(Extracted data)
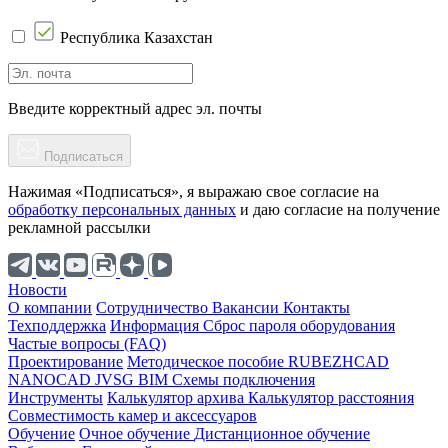
Республика Казахстан
Введите корректный адрес эл. почты
Подписаться
Нажимая «Подписаться», я выражаю свое согласие на
обработку персональных данных
и даю согласие на получение
рекламной рассылки
Новости
О компании
Cотрудничество
Вакансии
Контакты
Техподдержка
Информация
Сброс пароля оборудования
Частые вопросы (FAQ)
Проектирование
Методическое пособие
RUBEZHCAD
NANOCAD
JVSG
BIM
Схемы подключения
Инструменты
Калькулятор архива
Калькулятор расстояния
Совместимость камер и аксессуаров
Обучение
Очное обучение
Дистанционное обучение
(End Extracted data)
Please make an exact copy of the lines from the one holding "Введите корректный адрес эл. почты" through the final line of the records above, nothing more.

Введите корректный адрес эл. почты
Подписаться
Нажимая «Подписаться», я выражаю свое согласие на
обработку персональных данных
и даю согласие на получение
рекламной рассылки
Новости
О компании
Cотрудничество
Вакансии
Контакты
Техподдержка
Информация
Сброс пароля оборудования
Частые вопросы (FAQ)
Проектирование
Методическое пособие
RUBEZHCAD
NANOCAD
JVSG
BIM
Схемы подключения
Инструменты
Калькулятор архива
Калькулятор расстояния
Совместимость камер и аксессуаров
Обучение
Очное обучение
Дистанционное обучение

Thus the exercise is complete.